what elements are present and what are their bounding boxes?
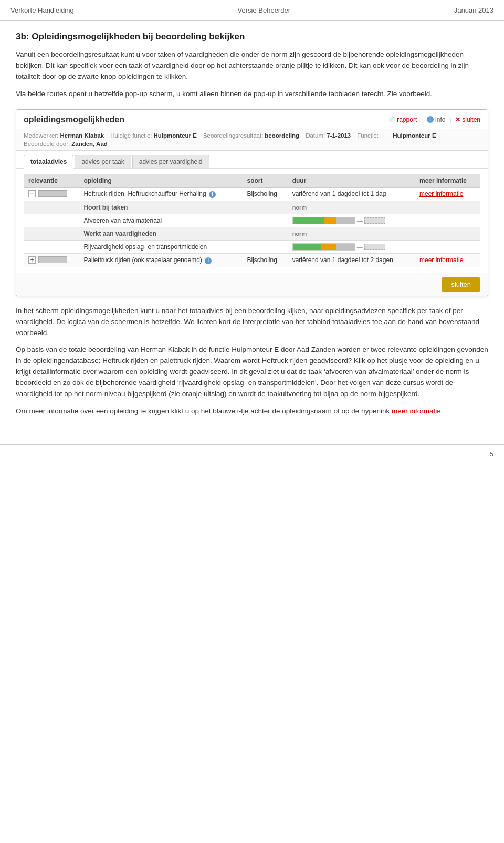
info-icon-2[interactable]: i (205, 257, 212, 264)
meer-informatie-link[interactable]: meer informatie (419, 190, 463, 197)
meer-informatie-link-2[interactable]: meer informatie (419, 256, 463, 264)
popup-table-wrap: relevantie opleiding soort duur meer inf… (16, 169, 488, 273)
header-right: Januari 2013 (454, 6, 494, 14)
col-opleiding: opleiding (79, 174, 243, 187)
col-meer-informatie: meer informatie (415, 174, 480, 187)
opleiding-cell-2: Pallettruck rijden (ook stapelaar genoem… (79, 253, 243, 267)
duur-cell: variërend van 1 dagdeel tot 1 dag (288, 187, 415, 201)
col-soort: soort (243, 174, 288, 187)
page-header: Verkorte Handleiding Versie Beheerder Ja… (0, 0, 504, 21)
soort-cell-2: Bijscholing (243, 253, 288, 267)
meer-info-cell: meer informatie (415, 187, 480, 201)
task-row-rijvaardigheid: Rijvaardigheid opslag- en transportmidde… (24, 240, 480, 253)
relevantie-cell-2: + (24, 253, 79, 267)
soort-cell: Bijscholing (243, 187, 288, 201)
table-row-pallettruck: + Pallettruck rijden (ook stapelaar geno… (24, 253, 480, 267)
section-row-taken: Hoort bij taken norm (24, 201, 480, 214)
sluiten-button[interactable]: sluiten (442, 277, 480, 292)
page-number: 5 (490, 450, 494, 458)
paragraph-5: Om meer informatie over een opleiding te… (16, 406, 488, 417)
meer-informatie-hyperlink[interactable]: meer informatie (392, 407, 441, 415)
opleiding-cell: Heftruck rijden, Heftruckchauffeur Herha… (79, 187, 243, 201)
popup-tabs: totaaladvies advies per taak advies per … (16, 151, 488, 169)
col-relevantie: relevantie (24, 174, 79, 187)
meer-info-cell-2: meer informatie (415, 253, 480, 267)
popup-mockup: opleidingsmogelijkheden 📄 rapport | i in… (16, 109, 488, 296)
paragraph-2: Via beide routes opent u hetzelfde pop-u… (16, 89, 488, 100)
paragraph-3: In het scherm opleidingsmogelijkheden ku… (16, 306, 488, 339)
tab-totaaladvies[interactable]: totaaladvies (24, 155, 74, 169)
popup-footer: sluiten (16, 273, 488, 296)
expand-button-2[interactable]: + (28, 256, 36, 264)
page-footer: 5 (0, 444, 504, 463)
popup-header-actions: 📄 rapport | i info | ✕ sluiten (387, 116, 480, 123)
norm-label-taken: norm (288, 201, 415, 214)
tab-advies-per-vaardigheid[interactable]: advies per vaardigheid (132, 155, 209, 168)
header-center: Versie Beheerder (238, 6, 290, 14)
main-content: 3b: Opleidingsmogelijkheden bij beoordel… (0, 32, 504, 439)
relevantie-cell: − (24, 187, 79, 201)
table-row: − Heftruck rijden, Heftruckchauffeur Her… (24, 187, 480, 201)
info-icon[interactable]: i (209, 191, 216, 198)
section-heading: 3b: Opleidingsmogelijkheden bij beoordel… (16, 32, 488, 42)
close-action[interactable]: ✕ sluiten (455, 116, 480, 123)
pdf-icon: 📄 (387, 116, 395, 123)
popup-title: opleidingsmogelijkheden (24, 115, 124, 124)
col-duur: duur (288, 174, 415, 187)
close-icon: ✕ (455, 116, 460, 123)
norm-label-vaardigheden: norm (288, 227, 415, 240)
tab-advies-per-taak[interactable]: advies per taak (75, 155, 131, 168)
paragraph-4: Op basis van de totale beoordeling van H… (16, 345, 488, 400)
task-row-afvoeren: Afvoeren van afvalmateriaal ― (24, 214, 480, 227)
duur-cell-2: variërend van 1 dagdeel tot 2 dagen (288, 253, 415, 267)
section-row-vaardigheden: Werkt aan vaardigheden norm (24, 227, 480, 240)
data-table: relevantie opleiding soort duur meer inf… (24, 174, 480, 267)
bar-cell-rijvaardigheid: ― (288, 240, 415, 253)
paragraph-1: Vanuit een beoordelingsresultaat kunt u … (16, 49, 488, 82)
expand-button[interactable]: − (28, 190, 36, 197)
popup-header: opleidingsmogelijkheden 📄 rapport | i in… (16, 110, 488, 129)
header-left: Verkorte Handleiding (10, 6, 74, 14)
metadata-row: Medewerker: Herman Klabak Huidige functi… (16, 129, 488, 151)
rapport-action[interactable]: 📄 rapport (387, 116, 417, 123)
info-action[interactable]: i info (427, 116, 445, 123)
bar-cell-afvoeren: ― (288, 214, 415, 227)
info-circle-icon: i (427, 116, 434, 123)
********
#### [Directions for this task]
Word for word, copy out each record; do not include pictures.

#### [Result of the task]
what elements are present and what are their bounding boxes?
info-icon-2[interactable]: i (205, 257, 212, 264)
meer-informatie-link[interactable]: meer informatie (419, 190, 463, 197)
meer-informatie-link-2[interactable]: meer informatie (419, 256, 463, 264)
popup-table-wrap: relevantie opleiding soort duur meer inf… (16, 169, 488, 273)
header-right: Januari 2013 (454, 6, 494, 14)
col-opleiding: opleiding (79, 174, 243, 187)
col-meer-informatie: meer informatie (415, 174, 480, 187)
opleiding-cell-2: Pallettruck rijden (ook stapelaar genoem… (79, 253, 243, 267)
duur-cell: variërend van 1 dagdeel tot 1 dag (288, 187, 415, 201)
col-soort: soort (243, 174, 288, 187)
page-header: Verkorte Handleiding Versie Beheerder Ja… (0, 0, 504, 21)
soort-cell-2: Bijscholing (243, 253, 288, 267)
meer-info-cell: meer informatie (415, 187, 480, 201)
task-row-rijvaardigheid: Rijvaardigheid opslag- en transportmidde… (24, 240, 480, 253)
relevantie-cell-2: + (24, 253, 79, 267)
soort-cell: Bijscholing (243, 187, 288, 201)
table-row-pallettruck: + Pallettruck rijden (ook stapelaar geno… (24, 253, 480, 267)
section-row-taken: Hoort bij taken norm (24, 201, 480, 214)
sluiten-button[interactable]: sluiten (442, 277, 480, 292)
page-number: 5 (490, 450, 494, 458)
paragraph-5: Om meer informatie over een opleiding te… (16, 406, 488, 417)
meer-informatie-hyperlink[interactable]: meer informatie (392, 407, 441, 415)
opleiding-cell: Heftruck rijden, Heftruckchauffeur Herha… (79, 187, 243, 201)
popup-tabs: totaaladvies advies per taak advies per … (16, 151, 488, 169)
col-relevantie: relevantie (24, 174, 79, 187)
meer-info-cell-2: meer informatie (415, 253, 480, 267)
popup-mockup: opleidingsmogelijkheden 📄 rapport | i in… (16, 109, 488, 296)
paragraph-2: Via beide routes opent u hetzelfde pop-u… (16, 89, 488, 100)
paragraph-3: In het scherm opleidingsmogelijkheden ku… (16, 306, 488, 339)
tab-totaaladvies[interactable]: totaaladvies (24, 155, 74, 169)
popup-footer: sluiten (16, 273, 488, 296)
expand-button-2[interactable]: + (28, 256, 36, 264)
page-footer: 5 (0, 444, 504, 463)
popup-header-actions: 📄 rapport | i info | ✕ sluiten (387, 116, 480, 123)
norm-label-taken: norm (288, 201, 415, 214)
tab-advies-per-vaardigheid[interactable]: advies per vaardigheid (132, 155, 209, 168)
header-center: Versie Beheerder (238, 6, 290, 14)
main-content: 3b: Opleidingsmogelijkheden bij beoordel… (0, 32, 504, 439)
relevantie-cell: − (24, 187, 79, 201)
table-row: − Heftruck rijden, Heftruckchauffeur Her… (24, 187, 480, 201)
info-icon[interactable]: i (209, 191, 216, 198)
section-heading: 3b: Opleidingsmogelijkheden bij beoordel… (16, 32, 488, 42)
close-action[interactable]: ✕ sluiten (455, 116, 480, 123)
pdf-icon: 📄 (387, 116, 395, 123)
popup-title: opleidingsmogelijkheden (24, 115, 124, 124)
col-duur: duur (288, 174, 415, 187)
close-icon: ✕ (455, 116, 460, 123)
norm-label-vaardigheden: norm (288, 227, 415, 240)
tab-advies-per-taak[interactable]: advies per taak (75, 155, 131, 168)
paragraph-4: Op basis van de totale beoordeling van H… (16, 345, 488, 400)
task-row-afvoeren: Afvoeren van afvalmateriaal ― (24, 214, 480, 227)
duur-cell-2: variërend van 1 dagdeel tot 2 dagen (288, 253, 415, 267)
section-row-vaardigheden: Werkt aan vaardigheden norm (24, 227, 480, 240)
data-table: relevantie opleiding soort duur meer inf… (24, 174, 480, 267)
bar-cell-rijvaardigheid: ― (288, 240, 415, 253)
paragraph-1: Vanuit een beoordelingsresultaat kunt u … (16, 49, 488, 82)
expand-button[interactable]: − (28, 190, 36, 197)
popup-header: opleidingsmogelijkheden 📄 rapport | i in… (16, 110, 488, 129)
header-left: Verkorte Handleiding (10, 6, 74, 14)
metadata-row: Medewerker: Herman Klabak Huidige functi… (16, 129, 488, 151)
rapport-action[interactable]: 📄 rapport (387, 116, 417, 123)
info-action[interactable]: i info (427, 116, 445, 123)
bar-cell-afvoeren: ― (288, 214, 415, 227)
info-circle-icon: i (427, 116, 434, 123)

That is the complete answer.